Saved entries
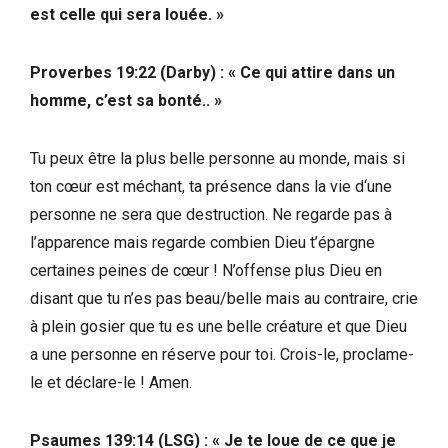
est celle qui sera louée. »
Proverbes 19:22 (
Darby
) : « Ce qui attire dans un
homme, c’est sa bonté.. »
Tu peux être la plus belle personne au monde, mais si
ton cœur est méchant, ta présence dans la vie d‘une
personne ne sera que destruction. Ne regarde pas à
l’apparence mais regarde combien Dieu t’épargne
certaines peines de cœur ! N’offense plus Dieu en
disant que tu n’es pas beau/belle mais au contraire, crie
à plein gosier que tu es une belle créature et que Dieu
a une personne en réserve pour toi. Crois-le, proclame-
le et déclare-le ! Amen.
Psaumes 139:14 (LSG) : « Je te loue de ce que je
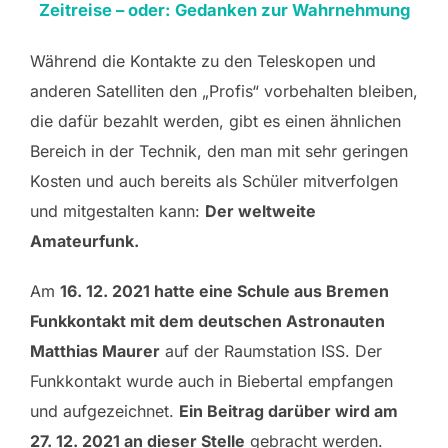
Zeitreise – oder: Gedanken zur Wahrnehmung
Während die Kontakte zu den Teleskopen und
anderen Satelliten den „Profis“ vorbehalten bleiben,
die dafür bezahlt werden, gibt es einen ähnlichen
Bereich in der Technik, den man mit sehr geringen
Kosten und auch bereits als Schüler mitverfolgen
und mitgestalten kann:
Der weltweite
Amateurfunk.
Am
16. 12. 2021 hatte eine Schule aus Bremen
Funkkontakt mit dem deutschen Astronauten
Matthias Maurer
auf der Raumstation ISS. Der
Funkkontakt wurde auch in Biebertal empfangen
und aufgezeichnet.
Ein Beitrag darüber wird am
27. 12. 2021 an dieser Stelle
gebracht werden.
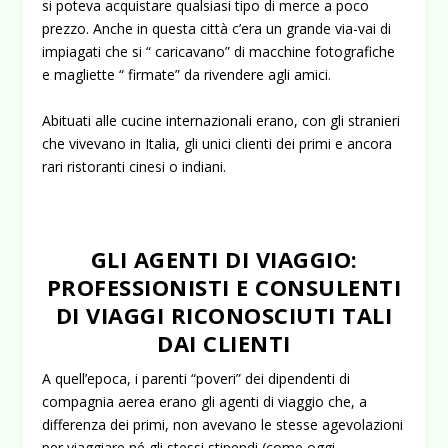
si poteva acquistare qualsiasi tipo di merce a poco
prezzo. Anche in questa città c’era un grande via-vai di
impiagati che si “ caricavano” di macchine fotografiche
e magliette “ firmate” da rivendere agli amici.
Abituati alle cucine internazionali erano, con gli stranieri
che vivevano in Italia, gli unici clienti dei primi e ancora
rari ristoranti cinesi o indiani.
GLI AGENTI DI VIAGGIO:
PROFESSIONISTI E CONSULENTI
DI VIAGGI RICONOSCIUTI TALI
DAI CLIENTI
A quell’epoca, i parenti “poveri” dei dipendenti di
compagnia aerea erano gli agenti di viaggio che, a
differenza dei primi, non avevano le stesse agevolazioni
per viaggiare né gli stessi stipendi (come oggi,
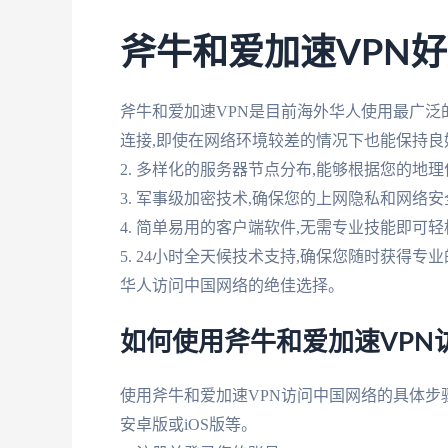
斧牛和爱加速VPN好
斧牛和爱加速VPN是目前海外华人使用最广泛的
连接,即使在网络环境较差的情况下也能保持良
2. 多样化的服务器节点分布,能够根据您的地
3. 军事级加密技术,确保您的上网隐私和网络安
4. 简单易用的客户端软件,无需专业技能即可
5. 24小时全天候技术支持,确保您随时获得
华人访问中国网络的绝佳选择。
如何使用斧牛和爱加速VPN
使用斧牛和爱加速VPN访问中国网络的具体步骤如
安卓版或iOS版等。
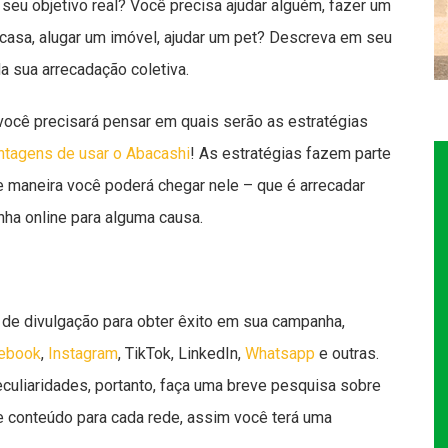
o seu objetivo real? Você precisa ajudar alguém, fazer um
casa, alugar um imóvel, ajudar um pet? Descreva em seu
a sua arrecadação coletiva.
você precisará pensar em quais serão as estratégias
ntagens de usar o Abacashi
! As estratégias fazem parte
ue maneira você poderá chegar nele – que é arrecadar
nha online para alguma causa.
 de divulgação para obter êxito em sua campanha,
ebook
,
Instagram
, TikTok, LinkedIn,
Whatsapp
e outras.
culiaridades, portanto, faça uma breve pesquisa sobre
 conteúdo para cada rede, assim você terá uma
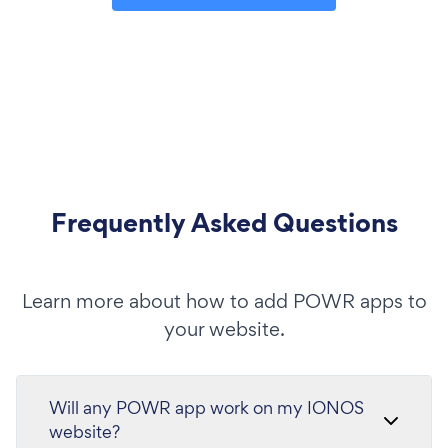
Frequently Asked Questions
Learn more about how to add POWR apps to
your website.
Will any POWR app work on my IONOS
website?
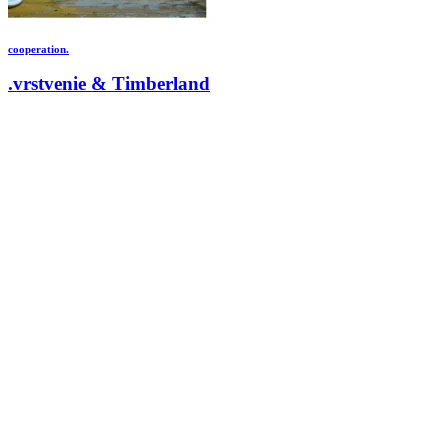
cooperation.
.vrstvenie & Timberland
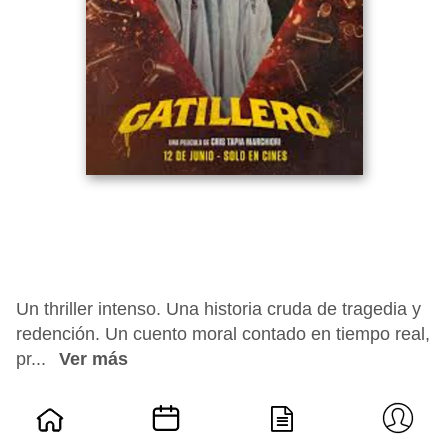
Un thriller intenso. Una historia cruda de tragedia y
redención. Un cuento moral contado en tiempo real,
pr...
Ver más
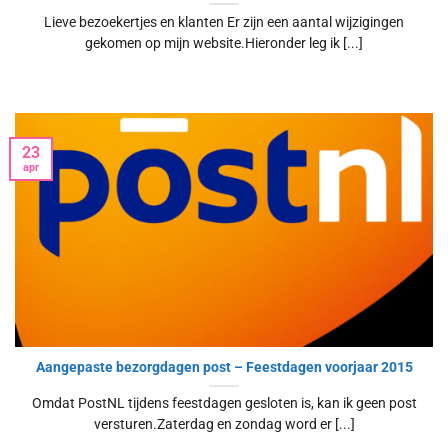
Lieve bezoekertjes en klanten Er zijn een aantal wijzigingen
gekomen op mijn website.Hieronder leg ik [...]
23
apr
Aangepaste bezorgdagen post – Feestdagen voorjaar 2015
Omdat PostNL tijdens feestdagen gesloten is, kan ik geen post
versturen.Zaterdag en zondag word er [...]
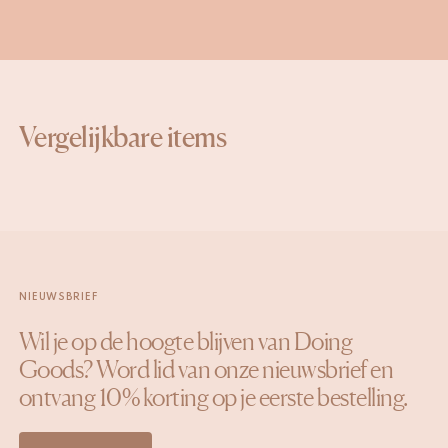
Vergelijkbare items
NIEUWSBRIEF
Wil je op de hoogte blijven van Doing
Goods? Word lid van onze nieuwsbrief en
ontvang 10% korting op je eerste bestelling.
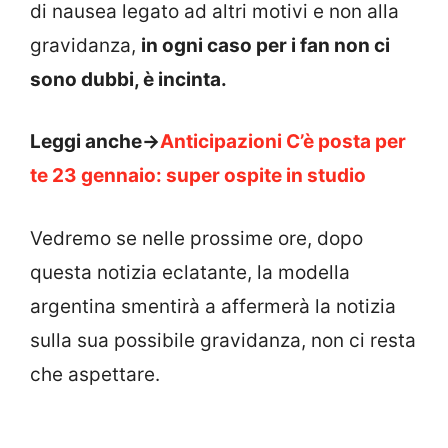
di nausea legato ad altri motivi e non alla
gravidanza,
in ogni caso per i fan non ci
sono dubbi, è incinta.
Leggi anche->
Anticipazioni C’è posta per
te 23 gennaio: super ospite in studio
Vedremo se nelle prossime ore, dopo
questa notizia eclatante, la modella
argentina smentirà a affermerà la notizia
sulla sua possibile gravidanza, non ci resta
che aspettare.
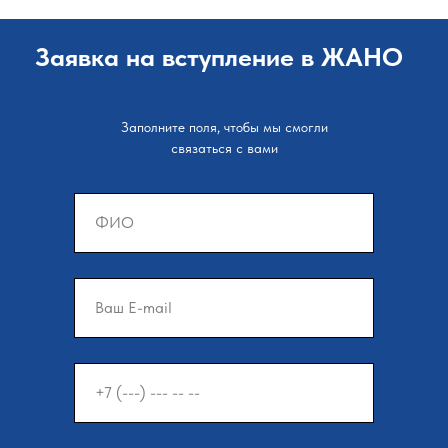
Заявка на вступление в ЖАНО
Заполните поля, чтобы мы смогли
связаться с вами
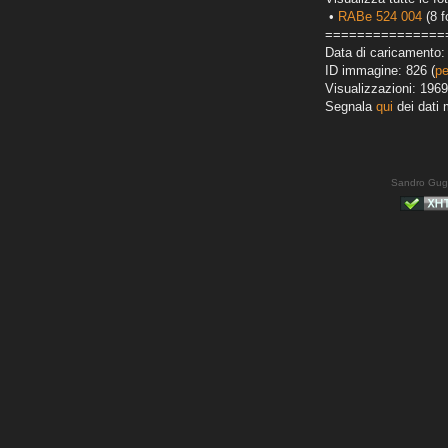
•
RABe 524 004
(8 f
===============
Data di caricamento: 
ID immagine: 826 (
pe
Visualizzazioni: 1969
Segnala
qui
dei dati 
Sandro Gug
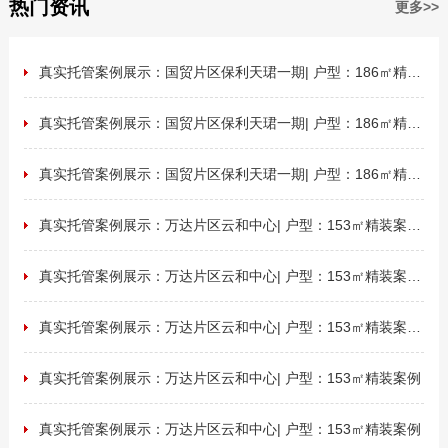
热门资讯
更多>>
真实托管案例展示：国贸片区保利天珺一期| 户型：186㎡精装 ...
真实托管案例展示：国贸片区保利天珺一期| 户型：186㎡精装 ...
真实托管案例展示：国贸片区保利天珺一期| 户型：186㎡精装 ...
真实托管案例展示：万达片区云和中心| 户型：153㎡精装案例 ...
真实托管案例展示：万达片区云和中心| 户型：153㎡精装案例 ...
真实托管案例展示：万达片区云和中心| 户型：153㎡精装案例 ...
真实托管案例展示：万达片区云和中心| 户型：153㎡精装案例
真实托管案例展示：万达片区云和中心| 户型：153㎡精装案例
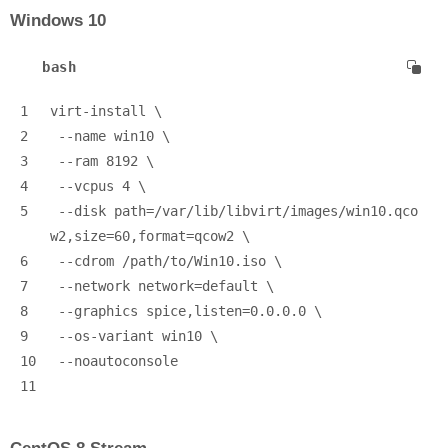
Windows 10
bash
1
virt-install \
2
 --name win10 \
3
 --ram 8192 \
4
 --vcpus 4 \
5
 --disk path=/var/lib/libvirt/images/win10.qco
w2,size=60,format=qcow2 \
6
 --cdrom /path/to/Win10.iso \
7
 --network network=default \
8
 --graphics spice,listen=0.0.0.0 \
9
 --os-variant win10 \
10
 --noautoconsole
11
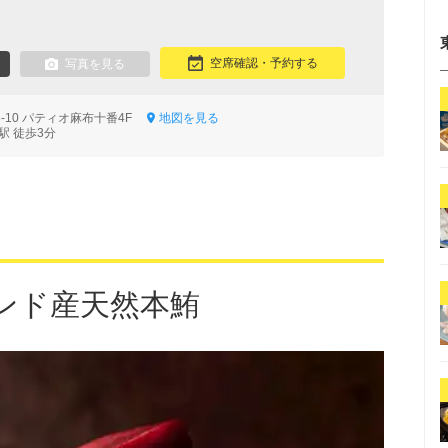
空席確認・予約する
写真を見る
8-10 パティオ麻布十番4F
地図を見る
駅 徒歩3分
ンド産天然本鮪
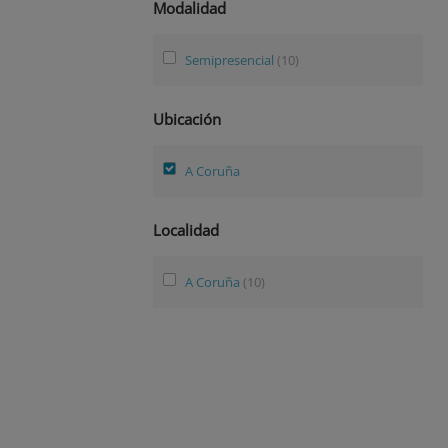
Modalidad
Semipresencial
(10)
Ubicación
A Coruña
Localidad
A Coruña
(10)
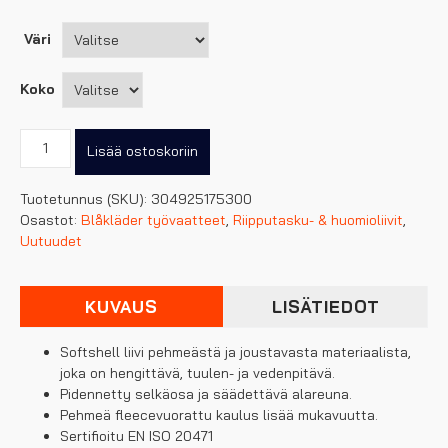
Väri
Koko
Blåkläder
Lisää ostoskoriin
highvis
softshell
Tuotetunnus (SKU):
304925175300
liivi
Osastot:
Blåkläder työvaatteet
,
Riipputasku- & huomioliivit
,
määrä
Uutuudet
KUVAUS
LISÄTIEDOT
Softshell liivi pehmeästä ja joustavasta materiaalista,
joka on hengittävä, tuulen- ja vedenpitävä.
Pidennetty selkäosa ja säädettävä alareuna.
Pehmeä fleecevuorattu kaulus lisää mukavuutta.
Sertifioitu EN ISO 20471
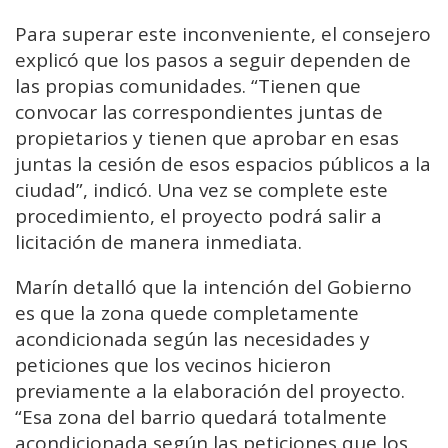
Para superar este inconveniente, el consejero
explicó que los pasos a seguir dependen de
las propias comunidades. “Tienen que
convocar las correspondientes juntas de
propietarios y tienen que aprobar en esas
juntas la cesión de esos espacios públicos a la
ciudad”, indicó. Una vez se complete este
procedimiento, el proyecto podrá salir a
licitación de manera inmediata.
Marín detalló que la intención del Gobierno
es que la zona quede completamente
acondicionada según las necesidades y
peticiones que los vecinos hicieron
previamente a la elaboración del proyecto.
“Esa zona del barrio quedará totalmente
acondicionada según las peticiones que los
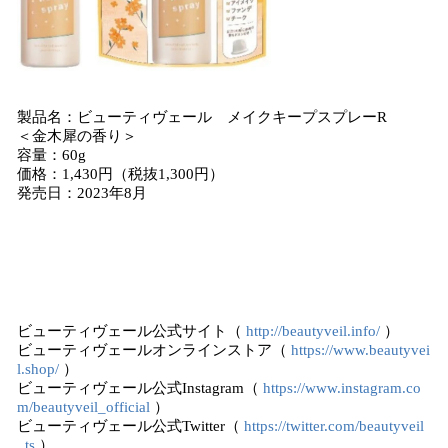
製品名：ビューティヴェール メイクキープスプレーR
＜金木犀の香り＞
容量：60g
価格：1,430円（税抜1,300円）
発売日：2023年8月
ビューティヴェール公式サイト（
http://beautyveil.info/
）
ビューティヴェールオンラインストア（
https://www.beautyvei
l.shop/
）
ビューティヴェール公式Instagram（
https://www.instagram.co
m/beautyveil_official
）
ビューティヴェール公式Twitter（
https://twitter.com/beautyveil
_ts
）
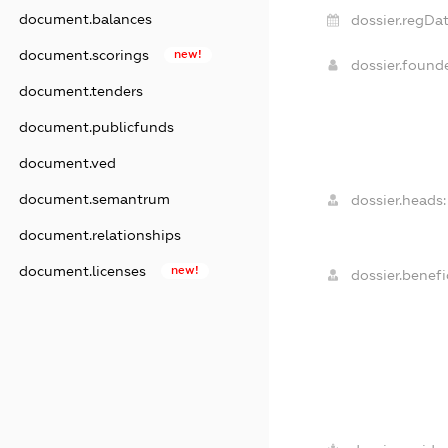
document.balances
dossier.regDat
document.scorings
new!
dossier.found
document.tenders
document.publicfunds
document.ved
document.semantrum
dossier.heads:
document.relationships
document.licenses
new!
dossier.benefic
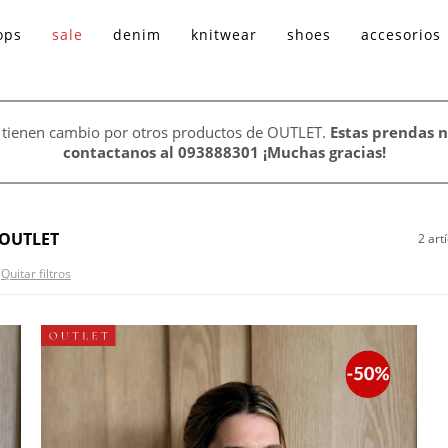
ops
sale
denim
knitwear
shoes
accesorios
 tienen cambio por otros productos de OUTLET.
Estas prendas n
contactanos al 093888301 ¡Muchas gracias!
OUTLET
2 art
Quitar filtros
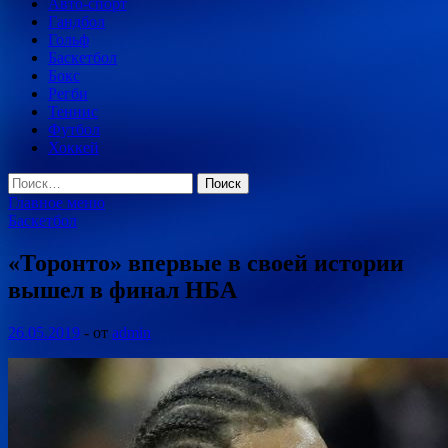
Авто-спорт
Гандбол
Гольф
Баскетбол
Бокс
Регби
Теннис
Футбол
Хоккей
Найти:
Главное меню
Баскетбол
«Торонто» впервые в своей истории
вышел в финал НБА
26.05.2019
-
от
admin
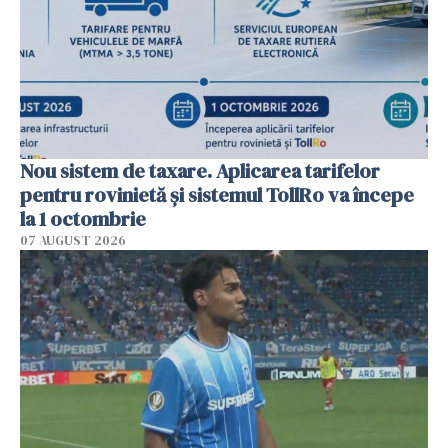
Nou sistem de taxare. Aplicarea tarifelor
pentru rovinietă şi sistemul TollRo va începe
la 1 octombrie
07 AUGUST 2026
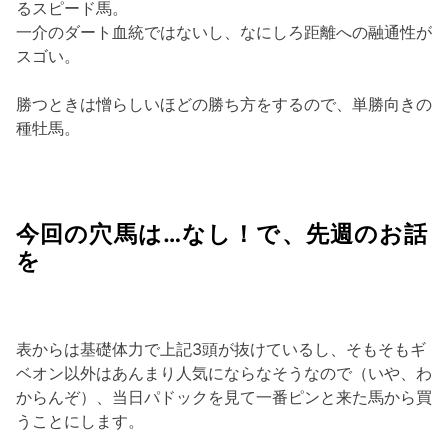
るスピード馬。
一介のダート血統ではないし、なにしろ距離への融通性が
スゴい。
勝つときは憎らしいほどの勝ち方をするので、単勝向きの
種牡馬。
今回の穴馬は…なし！で、先週のお話
を
表からは基礎体力で上記3頭が抜けているし、そもそもギ
ベオン以外はあんまり人気にならなそうなので（いや、わ
からんぞ）、当日パドックを見て一番ピンと来た馬から買
うことにします。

[TASK DETAILS]
Write out exactly and only the lines that run from the start of the data above through the line containing "à plein gosier", leaving the pictures out.

[SOLUTION]
est celle qui sera louée. »
Proverbes 19:22 (
Darby
) : « Ce qui attire dans un
homme, c’est sa bonté.. »
Tu peux être la plus belle personne au monde, mais si
ton cœur est méchant, ta présence dans la vie d‘une
personne ne sera que destruction. Ne regarde pas à
l’apparence mais regarde combien Dieu t’épargne
certaines peines de cœur ! N’offense plus Dieu en
disant que tu n’es pas beau/belle mais au contraire, crie
à plein gosier que tu es une belle créature et que Dieu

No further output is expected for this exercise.